Wow, Bob, wow. I’ve posted in the past on Twin Peaks, especially in the early days of this blog, but darn it, if it isn’t that time of the year when you just need a post on Lynch’s special slice of pie, with or without a damn fine cup of coffee. The occasion? The imminent release of Twin Peaks: The Entire Mystery Blu-ray. I’d heard about this one before, and so far I hadn’t even been on the fence: I am the proud owner of the slightly tacky-looking complete Twin Peaks TV series on DVD, so why upgrade an early ’90s series shot for television to a storage medium that, more likely than not, wouldn’t make it look or sound all that much better?
Cue this preview for The Missing Pieces, which is exclusive to the new release. Now, the following may not be particularly exciting or indeed mean anything much to non-fans of the series, but I remember in the early days of internet coming upon a newsgroup FAQ of Twin Peaks, and that FAQ outlined the many, many scenes that had been cut from Lynch’s follow-up/prequel to the series, Fire Walk With Me. When the film came out, many fans complained that there wasn’t enough of, well, Twin Peaks in it: many series favourites were relegated to mere cameo appearances, if indeed they were in Fire Walk With Me at all. The Missing Pieces doesn’t completely remedy that, but it comes close: it consists of 90 minutes of deleted and alternate scenes from the film, edited by the mad man himself.

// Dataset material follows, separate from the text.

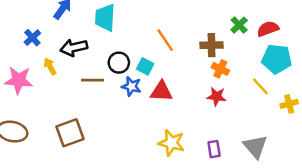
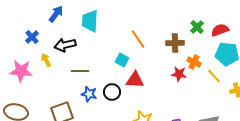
black circle: (119, 63) -> (112, 92), moved
orange cross: (220, 69) -> (194, 62), moved
blue star: (131, 86) -> (89, 94), moved
red star: (217, 96) -> (179, 74), moved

If anyone had asked me a month ago if I was excited for the show’s Blu-ray release, I would have found it difficult to muster more than a profound “Meh.” I like the series, but with more than twenty years since it originally came out (and with absolutely packed DVD/Blu-ray shelves covering 1 1/2 walls of our living room), I thought that I’m absolutely okay with what I have on DVD. And then came the preview video, and it hit me right in the talking log. The circle of sycamores. Leland Palmer stomping through his living room like an ogre. The Little Man jiving it up. Agent Dale Cooper blowing someone (his eternally unseen assistant Diane, perhaps?) a kiss.
The funny thing is, there are things about Twin Peaks that is deeply iffy, first and foremost the acting. Some of it works in that stylised, surreal way that Lynch’s characters have. Some of it is middling at best. And some of it is downright painful. Yet somehow, to Pavlovian me, that doesn’t even matter so much, and that is probably exemplified best by Laura Palmer. When the series came out and I first watched it in my late teens, was I in love with poor, doomed Laura? Quite possibly a bit, as much as one can be in love with a character who is dead by the time the series begins. Not for me the lure of sexy Audrey Horne, the all-American beauty of Shelly Johnson or the more mature charms of Norma Jennings: no, for me it was all about the girl wrapped in plastic – which may explain a thing or two about my romantic history.
I don’t know what exactly I’m expecting from The Missing Pieces, and it’s unlikely the added pixels will reveal anything more about what exactly Bob is or what fate has in store for Agent Dale Cooper. Twin Peaks, even in HD, is the opposite of high definition: it gets blurrier the closer you look at it… but in the static, you may just see the sycamores swaying in the wind. And you may just see me in the branches that blow.